Os cinéfilos reconhecem de
imediato: Caven, cantora e atriz
alemã, é uma das principais estrelas dos filmes de Rainer Werner
Fassbinder (1946-1982), com
quem aliás ela foi casada entre 70
e 72. Atuou em algumas das obras
mais importantes do diretor alemão, como "Os Deuses da Peste"
(69), "O Comerciante das Quatro
Estações" (74) e "O Ano das 13
Luas" (78).
A vida inteira de Caven, 62, em
detalhes, está nas páginas do livro,
mas não na forma de uma biografia, e sim de um romance, em que
os personagens são o próprio
Fassbinder, Andy Warhol, Yves
Saint Laurent, Werner Schroeter,
entre outras tantas figuras que
ilustraram a década de 70 do século 20. Um romance em que todos os fatos são reais, como o extraordinário trecho em que Saint
Laurent cria e recorta um vestido
emoldurando o tecido no próprio
corpo de Ingrid Caven ou o capítulo emocionante dos funerais de
Fassbinder.
Os anos 70 são a época crucial
do livro, o seu grande teatro mundano, construído entre Paris e
Nova York, onde se entrecruzam
arte, política, dinheiro, drogas,
loucura e glamour.
Mas o romance começa antes,
no meio da Segunda Guerra,
quando a pequena Ingrid canta
para os soldados de Hitler.
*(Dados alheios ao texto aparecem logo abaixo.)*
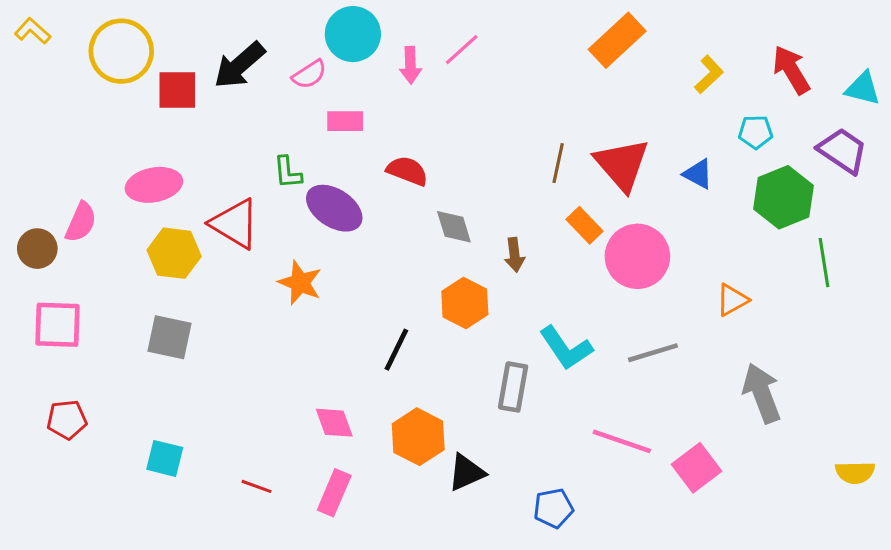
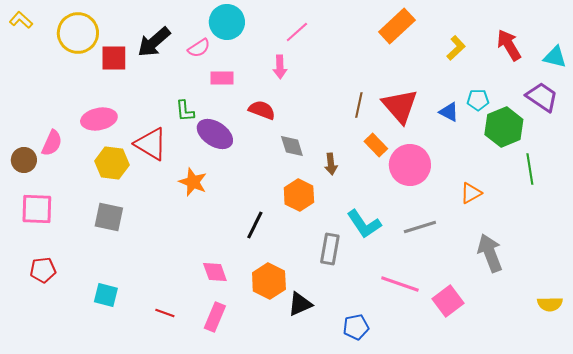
pink arrow: (410, 65) -> (280, 67), moved
cyan pentagon: (756, 132) -> (478, 100), moved

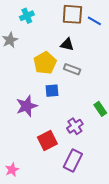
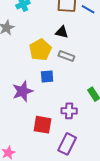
purple cross: (75, 126) -> (69, 111), turned 35
red square: (47, 141) -> (43, 125), turned 36

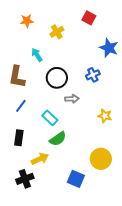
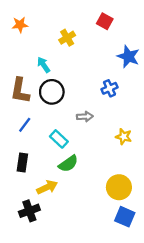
orange star: (27, 21) -> (20, 25), moved
black circle: (57, 78) -> (52, 92), moved
blue square: (76, 179) -> (125, 217), moved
E continua depois da morte de Fassbinder, em 1982 -na obra uma espécie de epílogo simbólico de toda
uma época.
"Esse livro é um olhar sobre o
século 20, desde os anos 40 até hoje... Mas tudo isso não foi apenas
contado: foi transformado em
música... Uma suíte musical extremamente contemporânea,
com sequências de ritmos variados e mudanças abruptas de perspectiva", declarou o poeta Hans
Magnus Enzensberger sobre "Ingrid Caven". A obra ganhou em
2000 o Goncourt, o principal prêmio literário francês.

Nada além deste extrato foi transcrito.